Exercise goal: All of the records must be set down again word for word.

>>>

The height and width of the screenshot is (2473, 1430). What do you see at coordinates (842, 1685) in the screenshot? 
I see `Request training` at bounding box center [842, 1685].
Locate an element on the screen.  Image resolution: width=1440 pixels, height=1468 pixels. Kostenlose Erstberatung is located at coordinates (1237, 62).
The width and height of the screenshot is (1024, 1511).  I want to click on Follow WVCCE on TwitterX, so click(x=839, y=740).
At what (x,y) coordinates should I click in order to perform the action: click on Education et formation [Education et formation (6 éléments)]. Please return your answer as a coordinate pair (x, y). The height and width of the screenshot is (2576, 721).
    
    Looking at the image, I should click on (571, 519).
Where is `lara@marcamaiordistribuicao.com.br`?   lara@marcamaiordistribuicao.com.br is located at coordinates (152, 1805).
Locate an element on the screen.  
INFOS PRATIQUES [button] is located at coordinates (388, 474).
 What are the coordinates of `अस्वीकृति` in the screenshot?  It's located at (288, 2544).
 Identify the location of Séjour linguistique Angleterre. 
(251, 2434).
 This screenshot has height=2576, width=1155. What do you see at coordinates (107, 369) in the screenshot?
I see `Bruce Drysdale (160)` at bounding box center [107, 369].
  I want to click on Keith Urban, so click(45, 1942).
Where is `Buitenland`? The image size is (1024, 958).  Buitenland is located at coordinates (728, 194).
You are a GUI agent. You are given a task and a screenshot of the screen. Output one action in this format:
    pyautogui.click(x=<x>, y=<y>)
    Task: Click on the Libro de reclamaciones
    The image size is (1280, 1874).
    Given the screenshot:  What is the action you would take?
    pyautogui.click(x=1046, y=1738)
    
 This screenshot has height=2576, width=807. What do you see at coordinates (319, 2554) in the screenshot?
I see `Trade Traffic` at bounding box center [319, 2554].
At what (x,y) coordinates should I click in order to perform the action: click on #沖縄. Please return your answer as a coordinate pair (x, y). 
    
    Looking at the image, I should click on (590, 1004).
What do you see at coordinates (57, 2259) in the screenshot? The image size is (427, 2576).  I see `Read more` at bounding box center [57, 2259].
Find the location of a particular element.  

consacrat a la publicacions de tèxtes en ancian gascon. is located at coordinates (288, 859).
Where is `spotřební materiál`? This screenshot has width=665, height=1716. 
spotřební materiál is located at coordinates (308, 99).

<<<

Your response:
The height and width of the screenshot is (2473, 1430). What do you see at coordinates (842, 1685) in the screenshot? 
I see `Request training` at bounding box center [842, 1685].
Locate an element on the screen.  Image resolution: width=1440 pixels, height=1468 pixels. Kostenlose Erstberatung is located at coordinates (1237, 62).
The width and height of the screenshot is (1024, 1511).  I want to click on Follow WVCCE on TwitterX, so click(x=839, y=740).
At what (x,y) coordinates should I click in order to perform the action: click on Education et formation [Education et formation (6 éléments)]. Please return your answer as a coordinate pair (x, y). The height and width of the screenshot is (2576, 721).
    
    Looking at the image, I should click on (571, 519).
Where is `lara@marcamaiordistribuicao.com.br`?   lara@marcamaiordistribuicao.com.br is located at coordinates (152, 1805).
Locate an element on the screen.  
INFOS PRATIQUES [button] is located at coordinates (388, 474).
 What are the coordinates of `अस्वीकृति` in the screenshot?  It's located at (288, 2544).
 Identify the location of Séjour linguistique Angleterre. 
(251, 2434).
 This screenshot has height=2576, width=1155. What do you see at coordinates (107, 369) in the screenshot?
I see `Bruce Drysdale (160)` at bounding box center [107, 369].
  I want to click on Keith Urban, so click(45, 1942).
Where is `Buitenland`? The image size is (1024, 958).  Buitenland is located at coordinates (728, 194).
You are a GUI agent. You are given a task and a screenshot of the screen. Output one action in this format:
    pyautogui.click(x=<x>, y=<y>)
    Task: Click on the Libro de reclamaciones
    The image size is (1280, 1874).
    Given the screenshot:  What is the action you would take?
    pyautogui.click(x=1046, y=1738)
    
 This screenshot has height=2576, width=807. What do you see at coordinates (319, 2554) in the screenshot?
I see `Trade Traffic` at bounding box center [319, 2554].
At what (x,y) coordinates should I click in order to perform the action: click on #沖縄. Please return your answer as a coordinate pair (x, y). 
    
    Looking at the image, I should click on (590, 1004).
What do you see at coordinates (57, 2259) in the screenshot? The image size is (427, 2576).  I see `Read more` at bounding box center [57, 2259].
Find the location of a particular element.  

consacrat a la publicacions de tèxtes en ancian gascon. is located at coordinates (288, 859).
Where is `spotřební materiál`? This screenshot has width=665, height=1716. 
spotřební materiál is located at coordinates (308, 99).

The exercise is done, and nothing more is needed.